* [How to complete this task]: Out of the material that follows, write out exactly the lines from the line with "d app audience." to the line with "Compare performan", both ends included, and no others.

* [Material provided]:
########################################

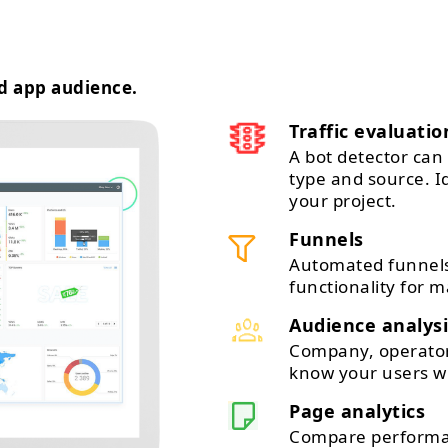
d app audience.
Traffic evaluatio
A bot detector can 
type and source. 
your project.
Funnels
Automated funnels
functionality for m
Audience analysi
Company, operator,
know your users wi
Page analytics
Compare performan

########################################

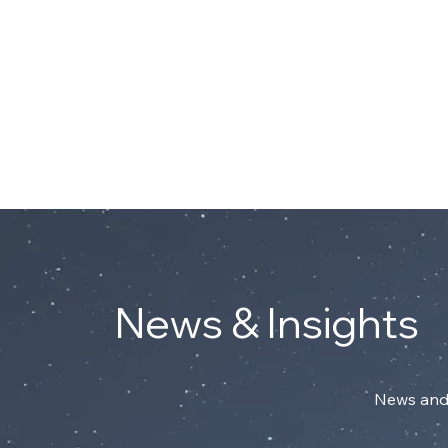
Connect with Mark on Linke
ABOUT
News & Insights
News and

########################################

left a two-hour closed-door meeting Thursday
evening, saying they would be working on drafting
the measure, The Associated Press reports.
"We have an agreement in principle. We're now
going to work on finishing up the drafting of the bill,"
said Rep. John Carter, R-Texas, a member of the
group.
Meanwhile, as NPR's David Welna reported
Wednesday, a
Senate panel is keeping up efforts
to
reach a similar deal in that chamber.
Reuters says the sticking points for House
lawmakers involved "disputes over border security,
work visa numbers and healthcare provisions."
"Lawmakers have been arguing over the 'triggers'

########################################

* [Exercise answer]:
d app audience.
Traffic evaluatio
A bot detector can 
type and source. 
your project.
Funnels
Automated funnels
functionality for m
Audience analysi
Company, operator,
know your users wi
Page analytics
Compare performan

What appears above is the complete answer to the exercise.